== Segment start ==

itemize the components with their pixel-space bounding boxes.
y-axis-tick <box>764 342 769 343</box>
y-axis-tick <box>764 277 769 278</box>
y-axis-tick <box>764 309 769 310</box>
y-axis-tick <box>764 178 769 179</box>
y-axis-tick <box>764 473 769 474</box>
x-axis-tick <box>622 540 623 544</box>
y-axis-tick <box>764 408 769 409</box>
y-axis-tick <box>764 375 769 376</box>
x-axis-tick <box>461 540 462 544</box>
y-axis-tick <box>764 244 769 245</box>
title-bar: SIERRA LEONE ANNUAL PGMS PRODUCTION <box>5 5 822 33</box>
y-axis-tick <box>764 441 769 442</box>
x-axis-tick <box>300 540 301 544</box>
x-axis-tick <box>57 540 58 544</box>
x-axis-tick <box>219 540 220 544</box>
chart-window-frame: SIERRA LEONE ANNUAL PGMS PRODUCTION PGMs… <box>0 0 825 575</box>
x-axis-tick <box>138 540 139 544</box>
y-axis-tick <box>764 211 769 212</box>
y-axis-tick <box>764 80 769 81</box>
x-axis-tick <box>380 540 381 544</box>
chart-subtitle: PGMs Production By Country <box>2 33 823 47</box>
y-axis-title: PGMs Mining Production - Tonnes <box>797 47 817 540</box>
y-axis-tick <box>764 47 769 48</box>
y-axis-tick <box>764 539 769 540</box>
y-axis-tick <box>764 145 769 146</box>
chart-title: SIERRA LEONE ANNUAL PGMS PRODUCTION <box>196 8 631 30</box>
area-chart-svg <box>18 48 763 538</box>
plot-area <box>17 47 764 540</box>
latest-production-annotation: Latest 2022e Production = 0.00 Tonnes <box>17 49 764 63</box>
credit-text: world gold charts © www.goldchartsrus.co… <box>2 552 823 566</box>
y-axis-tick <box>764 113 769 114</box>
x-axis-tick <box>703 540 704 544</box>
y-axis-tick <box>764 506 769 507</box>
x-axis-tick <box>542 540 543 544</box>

== Segment end ==
== Segment start ==

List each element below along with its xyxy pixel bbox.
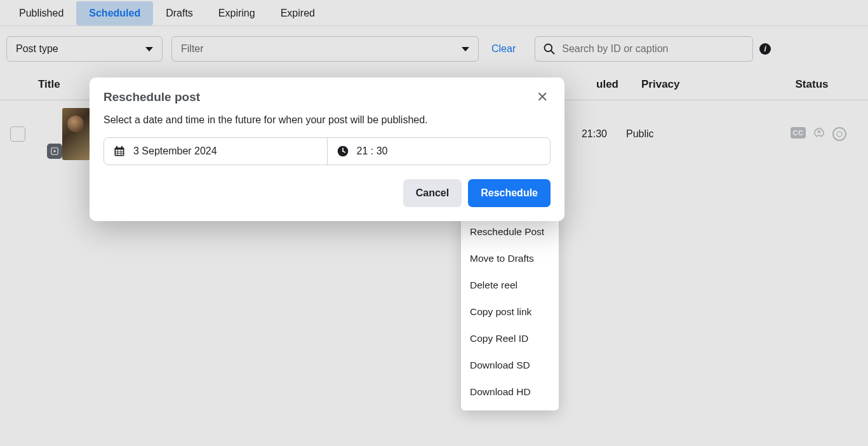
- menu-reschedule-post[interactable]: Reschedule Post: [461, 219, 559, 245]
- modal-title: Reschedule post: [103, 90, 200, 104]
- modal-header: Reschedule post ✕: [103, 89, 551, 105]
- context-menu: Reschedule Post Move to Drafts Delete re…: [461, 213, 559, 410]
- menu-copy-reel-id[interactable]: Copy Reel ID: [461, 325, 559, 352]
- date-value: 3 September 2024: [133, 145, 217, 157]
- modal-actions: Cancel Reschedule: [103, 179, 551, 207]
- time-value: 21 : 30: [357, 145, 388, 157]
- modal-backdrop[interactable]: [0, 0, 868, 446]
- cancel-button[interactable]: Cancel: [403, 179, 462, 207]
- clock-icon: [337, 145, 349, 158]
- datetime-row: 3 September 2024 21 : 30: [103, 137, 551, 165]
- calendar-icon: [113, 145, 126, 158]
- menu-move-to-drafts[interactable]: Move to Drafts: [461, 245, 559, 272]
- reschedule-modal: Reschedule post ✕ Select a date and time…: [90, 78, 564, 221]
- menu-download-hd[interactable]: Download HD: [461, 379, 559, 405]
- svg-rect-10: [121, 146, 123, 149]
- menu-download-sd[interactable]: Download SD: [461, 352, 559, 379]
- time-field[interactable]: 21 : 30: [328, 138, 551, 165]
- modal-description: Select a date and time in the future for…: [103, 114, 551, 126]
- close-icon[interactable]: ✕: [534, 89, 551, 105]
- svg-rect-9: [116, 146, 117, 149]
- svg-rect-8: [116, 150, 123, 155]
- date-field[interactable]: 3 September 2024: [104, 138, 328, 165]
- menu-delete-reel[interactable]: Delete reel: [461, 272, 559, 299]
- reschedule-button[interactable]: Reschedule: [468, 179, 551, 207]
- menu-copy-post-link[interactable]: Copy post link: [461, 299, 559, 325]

== Segment end ==
== Segment start ==

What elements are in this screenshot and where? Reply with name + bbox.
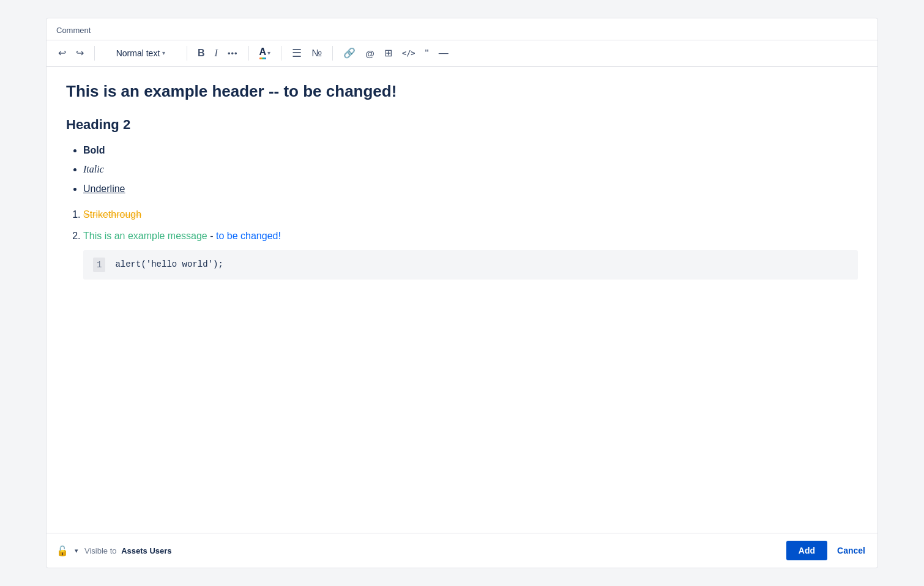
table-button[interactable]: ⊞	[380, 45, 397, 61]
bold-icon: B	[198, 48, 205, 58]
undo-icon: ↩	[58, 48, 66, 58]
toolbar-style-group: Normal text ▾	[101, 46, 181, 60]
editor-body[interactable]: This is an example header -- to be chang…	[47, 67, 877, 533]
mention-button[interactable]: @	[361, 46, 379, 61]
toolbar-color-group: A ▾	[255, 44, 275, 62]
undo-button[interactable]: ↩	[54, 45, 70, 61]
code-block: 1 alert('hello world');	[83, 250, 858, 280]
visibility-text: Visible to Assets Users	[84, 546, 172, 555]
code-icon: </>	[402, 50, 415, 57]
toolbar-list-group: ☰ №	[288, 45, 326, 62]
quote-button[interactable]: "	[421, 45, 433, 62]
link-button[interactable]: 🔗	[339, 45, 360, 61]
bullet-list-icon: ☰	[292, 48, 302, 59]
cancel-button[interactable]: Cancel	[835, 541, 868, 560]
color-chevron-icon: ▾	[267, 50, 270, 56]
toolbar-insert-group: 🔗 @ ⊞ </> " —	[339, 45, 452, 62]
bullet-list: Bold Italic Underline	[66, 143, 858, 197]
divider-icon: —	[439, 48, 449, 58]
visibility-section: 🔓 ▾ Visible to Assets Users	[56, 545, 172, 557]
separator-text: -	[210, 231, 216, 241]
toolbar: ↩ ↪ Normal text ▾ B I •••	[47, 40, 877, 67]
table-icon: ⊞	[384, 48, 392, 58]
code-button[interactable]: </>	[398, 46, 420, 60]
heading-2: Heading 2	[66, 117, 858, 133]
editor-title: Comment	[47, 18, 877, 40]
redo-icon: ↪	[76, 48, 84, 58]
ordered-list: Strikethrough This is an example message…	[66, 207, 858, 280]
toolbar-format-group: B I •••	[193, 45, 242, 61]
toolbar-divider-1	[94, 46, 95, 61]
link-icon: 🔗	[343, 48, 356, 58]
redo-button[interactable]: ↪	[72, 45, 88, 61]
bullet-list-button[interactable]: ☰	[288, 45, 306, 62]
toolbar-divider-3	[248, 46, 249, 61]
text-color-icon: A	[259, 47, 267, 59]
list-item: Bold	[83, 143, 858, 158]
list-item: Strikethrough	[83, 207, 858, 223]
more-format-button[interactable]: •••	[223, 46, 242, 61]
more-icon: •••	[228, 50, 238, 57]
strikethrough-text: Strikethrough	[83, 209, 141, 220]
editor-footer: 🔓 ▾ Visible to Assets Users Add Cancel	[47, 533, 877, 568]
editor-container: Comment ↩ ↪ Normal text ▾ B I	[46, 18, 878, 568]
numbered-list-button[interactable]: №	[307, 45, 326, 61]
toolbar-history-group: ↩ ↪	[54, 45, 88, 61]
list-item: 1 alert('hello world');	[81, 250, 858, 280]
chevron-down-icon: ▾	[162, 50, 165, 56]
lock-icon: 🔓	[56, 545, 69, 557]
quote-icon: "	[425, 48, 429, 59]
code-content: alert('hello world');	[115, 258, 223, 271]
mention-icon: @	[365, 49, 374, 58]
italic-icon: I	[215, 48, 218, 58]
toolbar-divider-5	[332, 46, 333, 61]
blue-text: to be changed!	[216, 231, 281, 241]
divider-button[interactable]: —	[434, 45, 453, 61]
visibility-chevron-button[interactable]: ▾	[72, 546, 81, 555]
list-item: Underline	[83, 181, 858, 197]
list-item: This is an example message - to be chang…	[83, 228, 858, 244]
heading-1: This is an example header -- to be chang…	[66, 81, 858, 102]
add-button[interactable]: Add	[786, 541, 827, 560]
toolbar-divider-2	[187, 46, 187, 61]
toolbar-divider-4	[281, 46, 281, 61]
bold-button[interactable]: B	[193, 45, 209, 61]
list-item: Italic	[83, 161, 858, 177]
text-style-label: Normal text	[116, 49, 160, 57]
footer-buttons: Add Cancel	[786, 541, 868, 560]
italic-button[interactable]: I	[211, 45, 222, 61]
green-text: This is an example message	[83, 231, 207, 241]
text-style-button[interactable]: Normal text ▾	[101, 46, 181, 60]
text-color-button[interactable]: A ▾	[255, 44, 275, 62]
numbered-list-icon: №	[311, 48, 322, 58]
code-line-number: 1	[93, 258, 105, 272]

== Segment end ==

Copy every line in the entries above that has the string "field" in it.

■ Answer for the task:
- time-field[interactable]: 21 : 30: [328, 138, 551, 165]
- date-field[interactable]: 3 September 2024: [104, 138, 328, 165]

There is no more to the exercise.